How To Stop Groundhogs From Eating Your Kale In The Garden

You take pride in your vegetable garden, especially that lush kale, but there's a good chance you're not the only one admiring it. Groundhogs might also have their eyes (and appetites) set on your greens. It's a common scenario for gardeners: You wait for the perfect harvest time, only to find a groundhog beat you to it. The first thing you can do is harvest your veggies as soon as they're ready. Letting them sit ripe in the garden is like rolling out a welcome mat for these critters. 

Now, groundhogs, or woodchucks as some call them, are more than just casual visitors. Their digging can be quite troublesome for your garden's health and aesthetics, and dealing with them is about more than just beating them to the harvest.
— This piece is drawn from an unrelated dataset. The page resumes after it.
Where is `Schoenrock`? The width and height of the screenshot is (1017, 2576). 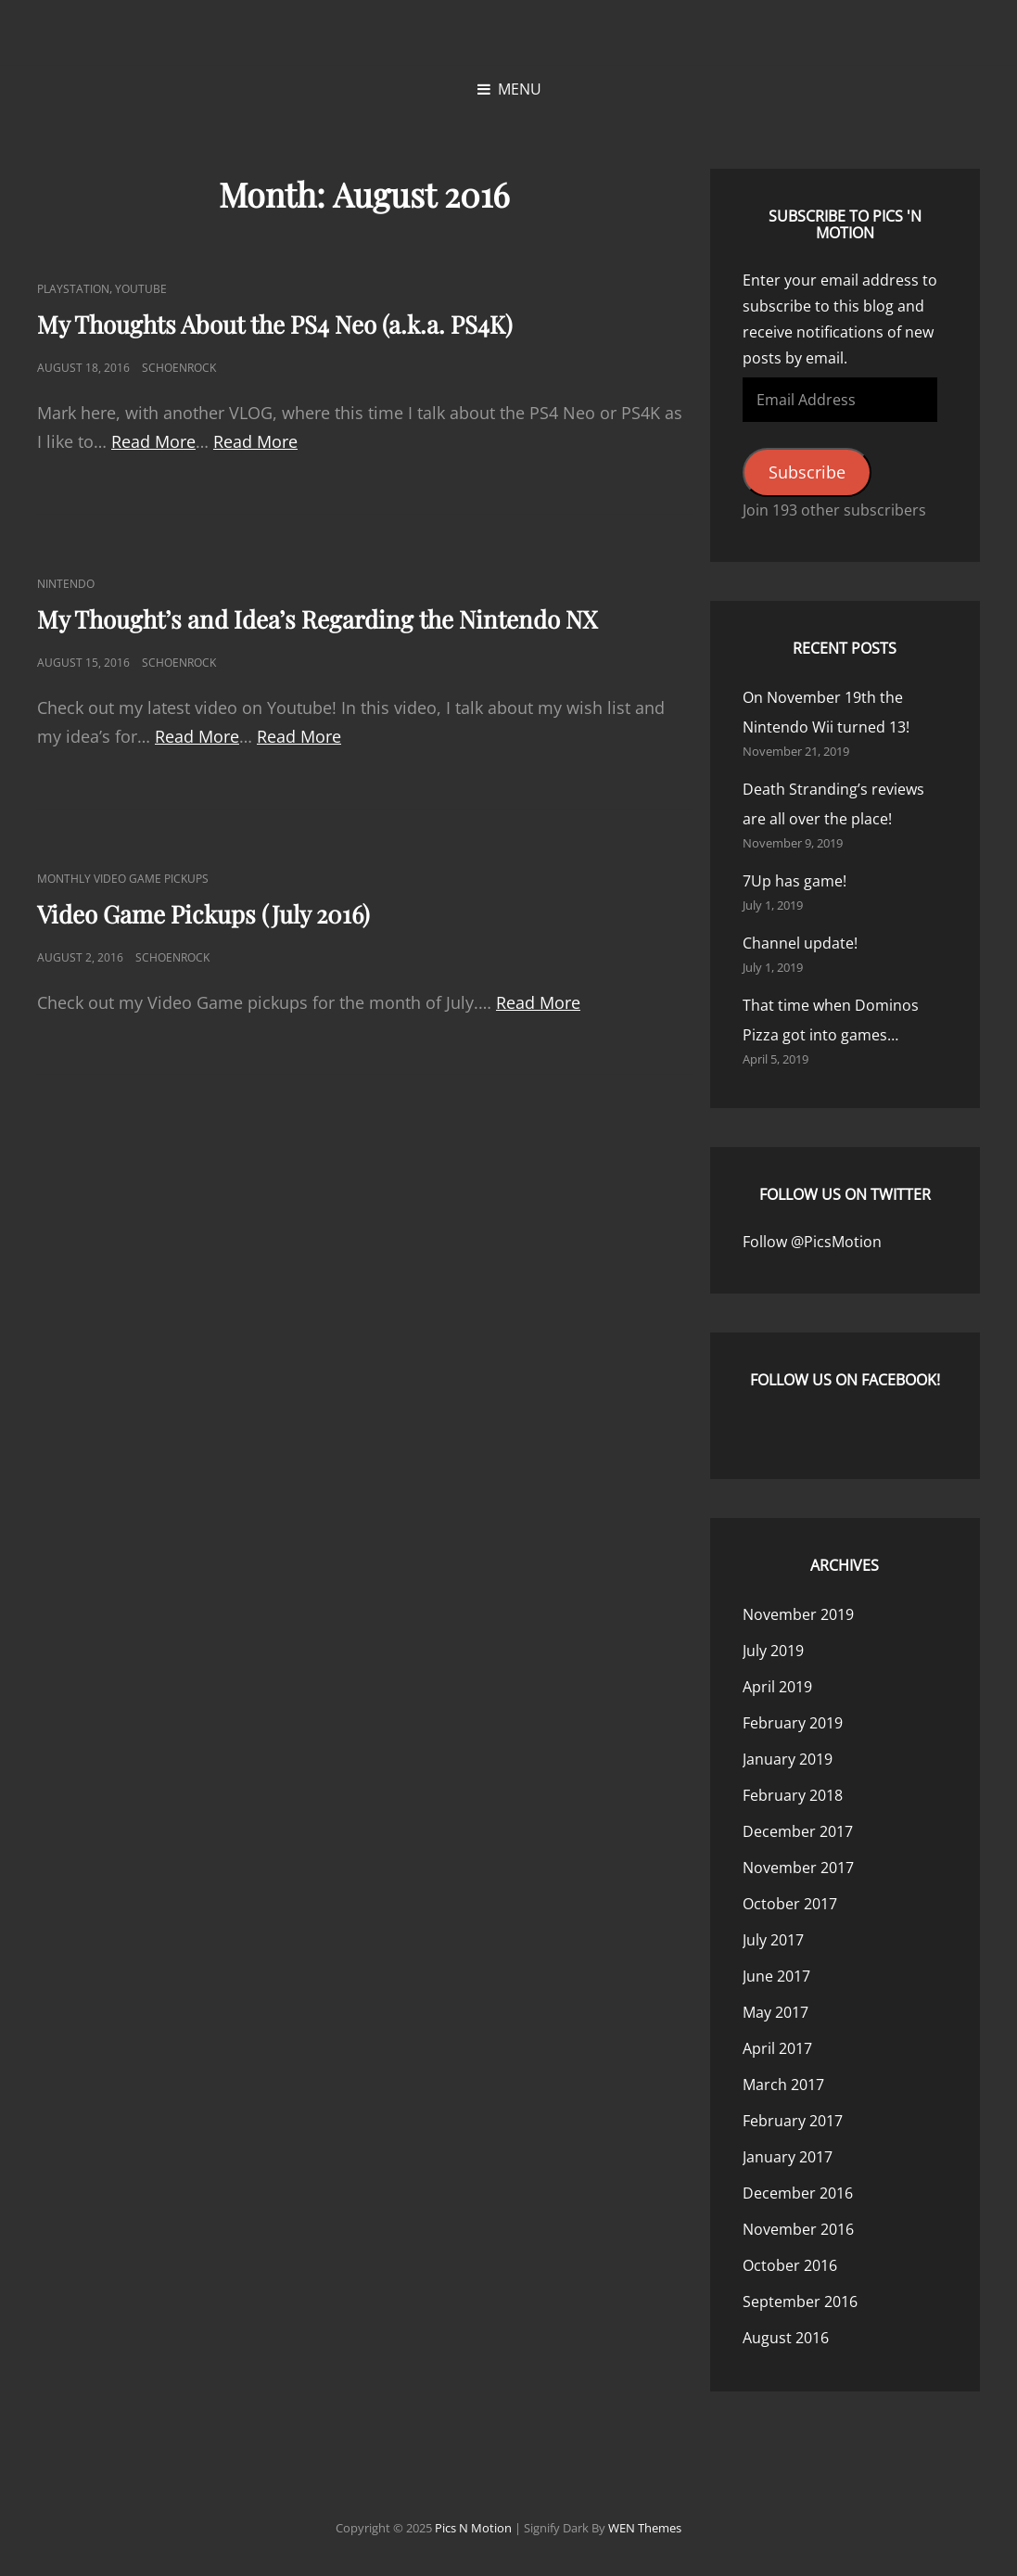 Schoenrock is located at coordinates (179, 368).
It's about understanding their habits and making your garden a less inviting place for them. These animals are primarily active during daylight, especially in the early morning or late afternoon. Keeping an eye out during these times might give you a clue about their presence or hideouts. You'll likely have to combine the practice of timely harvesting with other elimination methods, which is key to effectively keeping groundhogs out of your garden.

Evicting groundhogs from your garden

So, you've noticed that groundhogs have taken a liking to your kale despite your best efforts at timely harvesting. It's clear that more direct action is needed. Eviction can be an effective method for dealing with groundhogs; let's talk about how you can do this safely. The process starts with locating their burrows. Groundhogs typically create a network of tunnels and burrows, often with several entrances. Your first task is to identify these entrances. You can do this by looking for mounds of dirt; these are usually the telltale signs of a groundhog's burrow.
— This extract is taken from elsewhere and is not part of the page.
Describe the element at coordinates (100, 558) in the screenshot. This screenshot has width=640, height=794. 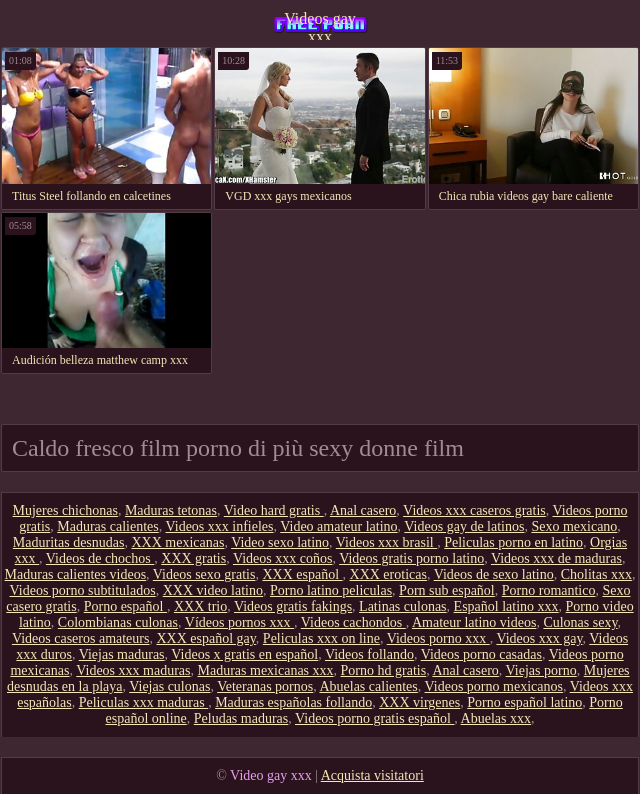
I see `Videos de chochos` at that location.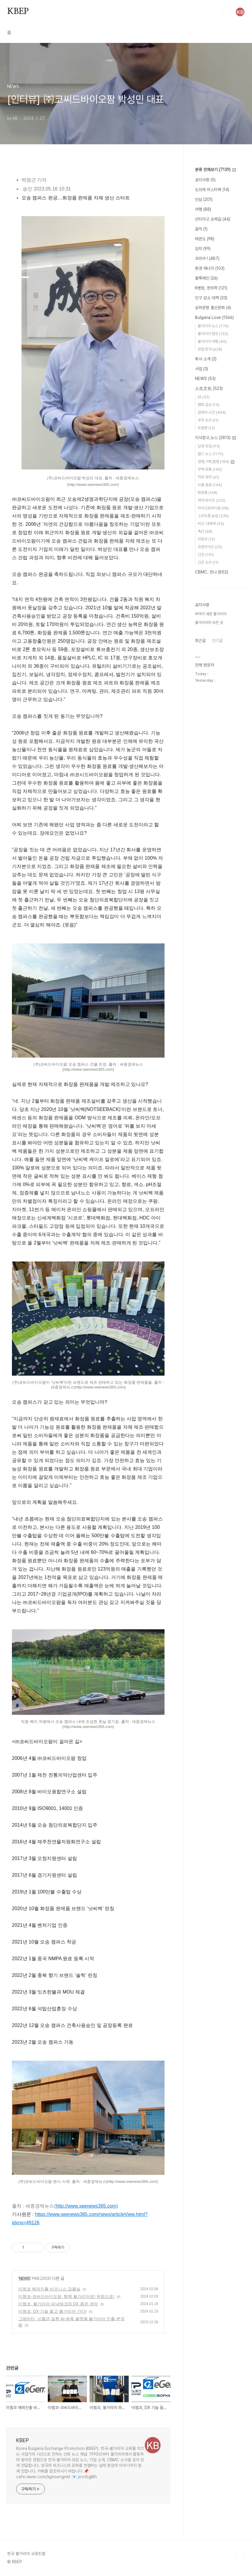 The height and width of the screenshot is (2576, 252). I want to click on 人生文化, so click(209, 388).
Once you've located the burrows, test to see if they're active. A simple way to do this is by loosely plugging all the entrances with easily moveable materials, like grass clippings. Keep an eye on these plugs over the next three to five days. If you find that the plugs have been disturbed, indicating that the burrow is occupied, it's time to gently persuade the groundhogs to move out. Try placing a smelly deterrent, like used kitty litter, inside the entrance. The idea is to make the burrow less appealing without harming the animals. Try to keep the smell contained by closing off the entrance to reduce airflow. If activity ceases, you can go ahead and close the burrow. Use dirt, rocks, or a combination of materials to ensure that the groundhogs can't easily reopen the entrance.

A fence is a solid line of defense against groundhogs

If eviction alone hasn't solved your groundhog problem, it's time to consider building a garden fence to keep these persistent critters away from your kale. Yes, it does require some effort, but the peace of mind and protection it offers your garden are well worth it. The fence should be made of sturdy chicken wire or hardware cloth. Opt for one with a mesh size of around 3 inches square, which is small enough to prevent groundhogs from squeezing through.

The height of the fence is also important. It needs to be above ground level by at least 4 feet to deter groundhogs from climbing over it. And since groundhogs are skilled diggers, your fence also needs an underground barrier. An L-footer base, which is essentially a bend at the bottom of the fence that extends outward, is highly effective. This extension should be at least a foot wide and buried a few inches below the surface to prevent digging. Angle a small part of the fence's top edges outward at 45 degrees. This angled overhang makes it even more difficult for groundhogs to climb over the fence and access your kale. 

Regular maintenance of your fence is also key. Inspect it periodically for any signs of damage or wear and make repairs as needed. Also, keep the area around the fence clear of tall grass and debris to reduce the attractiveness of your garden to groundhogs.